Around 2016 Kgosi Manyane Mangope was at the Southern Sun in Pretoria where Risenga Maluleke and I were having an office meeting with other staff members. Upon noticing him, we went to greet. He rose and as we shook hands and greeted, he introduced himself and said, “I am Manyane Mangope.”
We quickly had to say, “Kgosi, that is why we came to greet and hoped to introduce ourselves.” He had beaten us to it.
In the last three weeks, I have been driving through the North West to the capital Mahikeng. The deplorable state of the infrastructure, including the seat of government Garona, which means our home, left me cold. Is this what Mangope’s saying of “Ntime o mphele ngoana” has become? The saying means “let us sacrifice for future generations, let us not eat their future”.
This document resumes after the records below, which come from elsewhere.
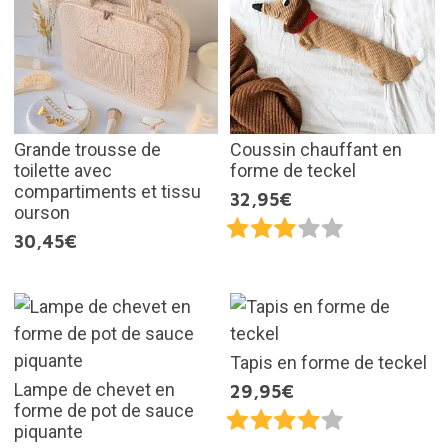
Grande trousse de
Coussin chauffant en
toilette avec
forme de teckel
compartiments et tissu
32,95€
ourson
30,45€
Tapis en forme de teckel
Lampe de chevet en
29,95€
forme de pot de sauce
piquante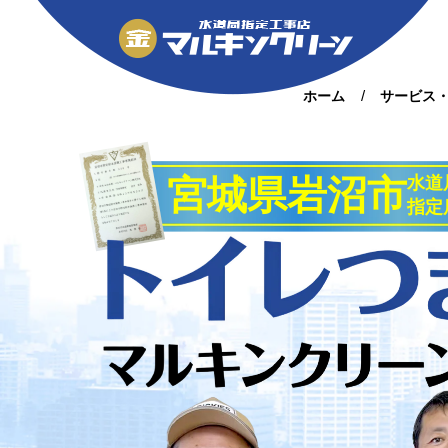
ホーム
サービス
宮城県岩沼市
水道
指定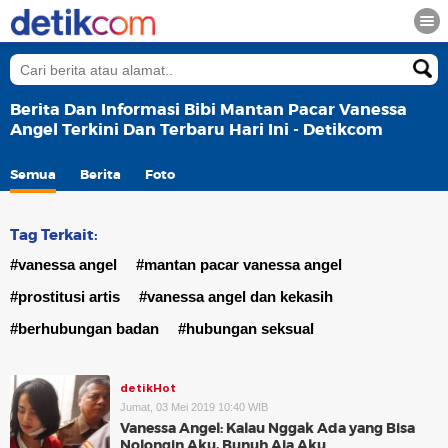
Berita Dan Informasi Bibi Mantan Pacar Vanessa
Angel Terkini Dan Terbaru Hari Ini - Detikcom
Semua
Berita
Foto
Tag Terkait:
#vanessa angel
#mantan pacar vanessa angel
#prostitusi artis
#vanessa angel dan kekasih
#berhubungan badan
#hubungan seksual
detikHot
Jumat, 03 Mei 2019 10:40 WIB
Vanessa Angel: Kalau Nggak Ada yang Bisa
Nolongin Aku, Bunuh Aja Aku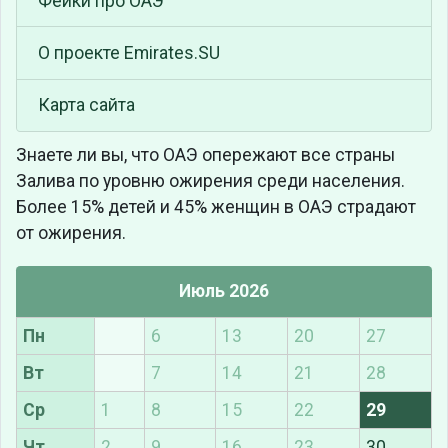
Фейки про ОАЭ
О проекте Emirates.SU
Карта сайта
Знаете ли вы, что
ОАЭ опережают все страны
Залива по уровню ожирения среди населения.
Более 15% детей и 45% женщин в ОАЭ страдают
от ожирения.
Июль 2026
Пн
6
13
20
27
Вт
7
14
21
28
Ср
1
8
15
22
29
Чт
2
9
16
23
30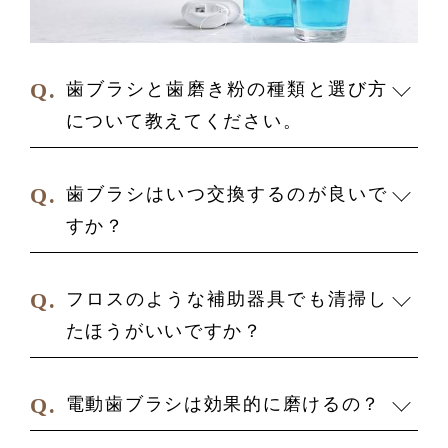
歯ブラシと歯磨き粉の種類と選び方
について教えてください。
歯ブラシはいつ交換するのが良いで
すか？
フロスのような補助器具でも清掃し
たほうがいいですか？
電動歯ブラシは効果的に磨けるの？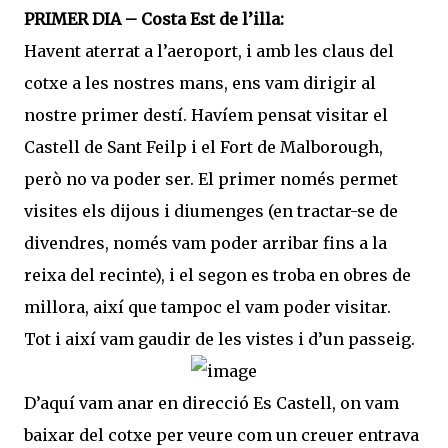
PRIMER DIA – Costa Est de l’illa:
Havent aterrat a l’aeroport, i amb les claus del
cotxe a les nostres mans, ens vam dirigir al
nostre primer destí. Havíem pensat visitar el
Castell de Sant Feilp i el Fort de Malborough,
però no va poder ser. El primer només permet
visites els dijous i diumenges (en tractar-se de
divendres, només vam poder arribar fins a la
reixa del recinte), i el segon es troba en obres de
millora, així que tampoc el vam poder visitar.
Tot i així vam gaudir de les vistes i d’un passeig.
D’aquí vam anar en direcció Es Castell, on vam
baixar del cotxe per veure com un creuer entrava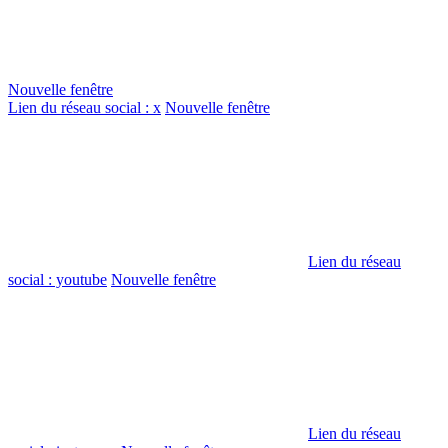
Nouvelle fenêtre
Lien du réseau social : x
Nouvelle fenêtre
Lien du réseau
social : youtube
Nouvelle fenêtre
Lien du réseau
Forty-two years ago, on September 30 1982, I arrived in Mmabatho trying to transit to Botswana having escaped sure death from Lesotho the previous day. The transit to Botswana was aborted and I settled in Bophuthatswana. After struggling to find work for seven weeks, I got a job in the statistics unit in the economic affairs department. On November 17 1982 I had my letter of appointment and got cracking on the job.
The escape from Lesotho is a topic for another day, just as is the decision to settle in Mmabatho. Two important and related events persuaded me to pen this article as I reflect on my professional journey to date in South Africa. These led to further questions that we should confront as South Africa turns 30 — and in turn has to confront another 30 years.
As we meandered through to Motswedi, the abandoned Lehurutshe Education Training College became a mirror image of our failed education system
The first event is the retirement of the last of the team of employees of the then Bophuthatswana Statistics that formed the base of my operation in 1984 and shaped my career as the statistician-general of South Africa.
The second is I attended the unveiling ceremony of the family tombstones of Mangope over the weekend on Saturday the 24th.
I served under the government of President Mangope for 13 years. Among key operations I was responsible for were the 1985 and 1991 Bophuthatswana censuses. The design and content of these censuses gave shape to all the four post-apartheid censuses. Three of these were under my authority. The first post-apartheid census of 1996 and the 2001 and 2011 censuses were under my leadership and management. The 2022 census under statistician-general Risenga Maluleke has retained the same content.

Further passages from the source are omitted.